What's the best way of softening a harsh mask edge in PS please, for example on the edge of a mountain and a skyline?
I've worked through a 40 videos course by Sean Bagshaw over the summer and took notes and saw it done by Sean two or three times but I've searched and just can't find it in my notes now, or work out how it was done!
I'm pretty certain it wasn't using the feathering slider on the masking menu, I have it in mind it was something from the top menu, but I don't think it was a filter.
Apologies for such a muddled question. Anyway what's the best way to soften a mask edge please?
The best way really depends on the image and what you perceive to be wrong with the mask. Gaussian Blur will certainly do it and often that is the best way. Sometimes you might think that the mask needs softening but really it just needs some fine tuning - y'know - manually painting the mask in or out. The best thing to do would be to post some reasonably high res jpeg crops of the area(s) you're concerned about, or a link to the high res layered tiff or psb.
Peter Figen wrote:
The best way really depends on the image and what you perceive to be wrong with the mask. Gaussian Blur will certainly do it and often that is the best way. Sometimes you might think that the mask needs softening but really it just needs some fine tuning - y'know - manually painting the mask in or out. The best thing to do would be to post some reasonably high res jpeg crops of the area(s) you're concerned about, or a link to the high res layered tiff or psb.
Hi Peter
Thank you.
I will try processing something to post up.
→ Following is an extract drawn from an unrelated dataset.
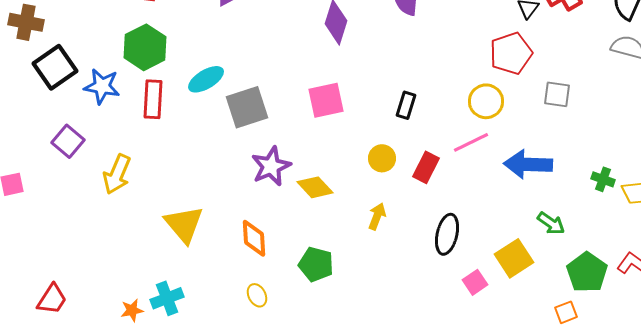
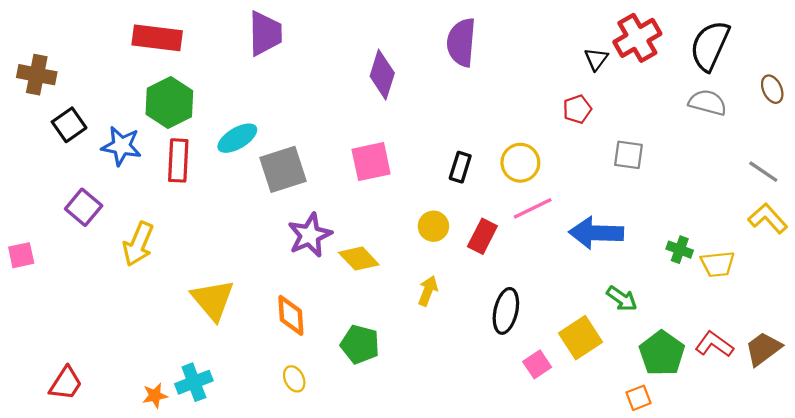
red pentagon: (511, 53) -> (577, 109), size x0.6
black square: (55, 67) -> (69, 125), size x0.7
yellow circle: (486, 101) -> (520, 163), moved

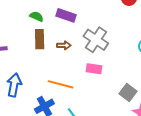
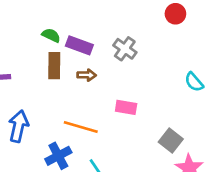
purple rectangle: (66, 15) -> (79, 45), moved
gray cross: (96, 40) -> (125, 49), moved, size x0.7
It wasn't a particular image I was having problems with, it was a theoretical question, so that when I do get to create a sharp and accurate mask I don't create edge halos, or whatever.
I'm at the beginning of the PS journey so haven't experienced this myself yet, but have seen it in the past on other people's images (not on FM postings I would add!).
David
There is also a blur tool. It's grouped with the smudge tool.
Use a soft brush in overlay mode at low opacity to paint over an edge an edge.
In a new layer, paint over the edge to blur. Click on the layer to make a selection of the brush stroke. Change the work layer to the mask and use one of the blur tools.
Lower the contrast of the edge. Make a selection of the edge with the lasso tool and use a contrast or curves adjustment layer.
There is also a great mask tutorial by Deke McClelland "Photoshop: Masks and Channels" on Lynda.com.
Also, I would not want to become to dependent on any of the masking panels other than to create the initial masks.
There's also a new Replace Sky command in the latest version of Photoshop that works amazingly well. At least it did the first time I tried it in a high rez image.